The board, cut to fit along the studs, with a 30 degree taper at the base, as well as notches for the electrical outlet and floor joists.

I really wasn’t much help here, and mostly watched as Bob did all the work. But we reviewed the approach and mechanics as this was happening.

One thing I am just terrible at: measuring things. I’m good with 1/4 measurements, but anything more specific than that an my brain fritzes a little. It’s hard for me to jump between x/8ths or x/16ths quickly, and I think I just need to do more of it. I need more practice.

I’m planning on tackling the next board, and doing all the measurements and markings. Not sure if I’ll get so far as to actually do the cutting (though we are eye-ing a multitool right now), but I feel like we have the steps and process down.

I’ll be working with Liz, which should help – as she’s an old hat at measuring things, given all her custom sewing projects.

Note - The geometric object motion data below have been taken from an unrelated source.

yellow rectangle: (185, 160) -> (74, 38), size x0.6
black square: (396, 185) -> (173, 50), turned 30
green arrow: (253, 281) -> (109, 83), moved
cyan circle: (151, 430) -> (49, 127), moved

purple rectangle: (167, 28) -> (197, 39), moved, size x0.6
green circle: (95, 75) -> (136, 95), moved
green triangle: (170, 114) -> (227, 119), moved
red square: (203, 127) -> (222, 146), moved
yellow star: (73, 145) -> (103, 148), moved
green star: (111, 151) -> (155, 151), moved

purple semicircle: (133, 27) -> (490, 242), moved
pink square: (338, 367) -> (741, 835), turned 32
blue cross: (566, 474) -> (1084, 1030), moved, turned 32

The plywood in place, affixed with screws, liquid nails, and a bit of great stuff foam thrown in at the bottom to help against any drafts. As we were doing dry fits of the board, we ended up needing Liz to come down to help.

Having a third person definitely made it easier to hold the piece in place, while looking to see where things were getting stuck. We did maybe four or five dry runs, putting the plywood up, then taking it down and fine tuning it… and then trying to fit it again.

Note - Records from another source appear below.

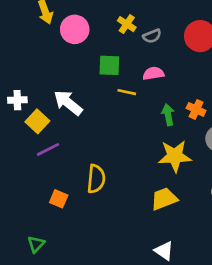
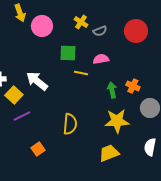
yellow semicircle: (96, 179) -> (70, 124), moved
orange square: (59, 199) -> (38, 149), moved, turned 32

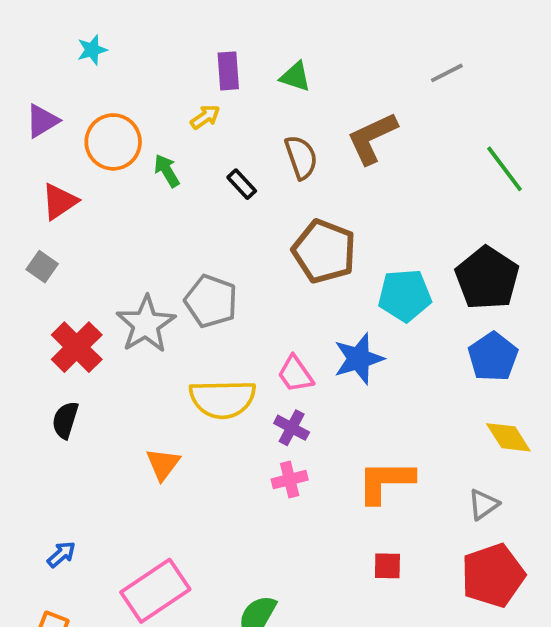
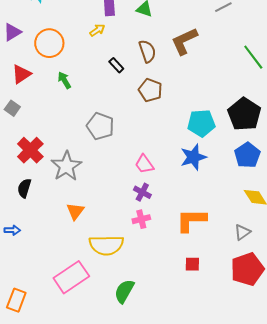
green arrow: (167, 171) -> (64, 80), moved
brown pentagon: (324, 251) -> (150, 90), moved, size x0.7
gray star: (146, 324) -> (66, 166), moved
blue star: (359, 359) -> (193, 157), moved
yellow semicircle: (223, 399) -> (106, 245), moved
blue arrow: (61, 554) -> (12, 230), moved, turned 42

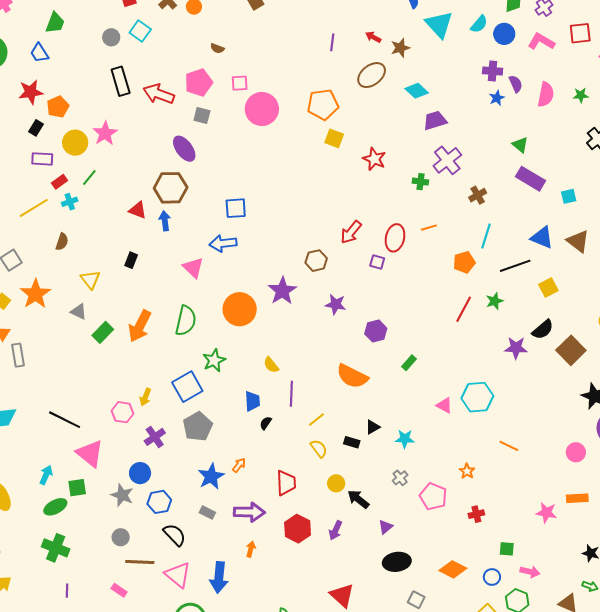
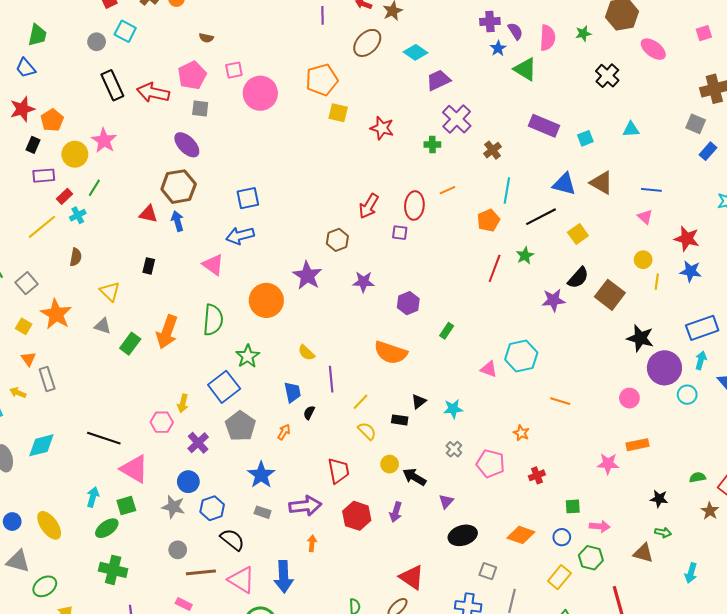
green triangle: (520, 145) -> (525, 69), moved, size x1.4
orange arrow: (239, 465) -> (284, 432), moved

I have to say… it looks really nice.

Because of how uneven things are, Bob used a laser level to mark several points on the wood – and we snapped a line (see the blue chalk on the left). To make a space for the next line we’d snap, we spray-painted some of the wood.

It’s so old and so dry, it just soaked up the pain. Even after 4+ applications, the wood on the left looks like we barely painted it.

We finished the day talking about the next length of plywood, and what we would need to be working with (joists, mostly). In talking, I realized I had a complete misunderstanding of why we were applying plywood in the first place.

I was just thinking that we were adding in plywood as a base to the walls, which we would then affix drywall to. But the real reason for the plywood is to further strengthen the studs along the wall.

Normally, plywood would move and shift with the wall. But since we’re affixing it with screws and liquid nails, it’s staying in place. What this ends up meaning is that if one of the studs gets weak or starts to fail, the plywood helps to carry that weight, and will distribute it to the studs on either side.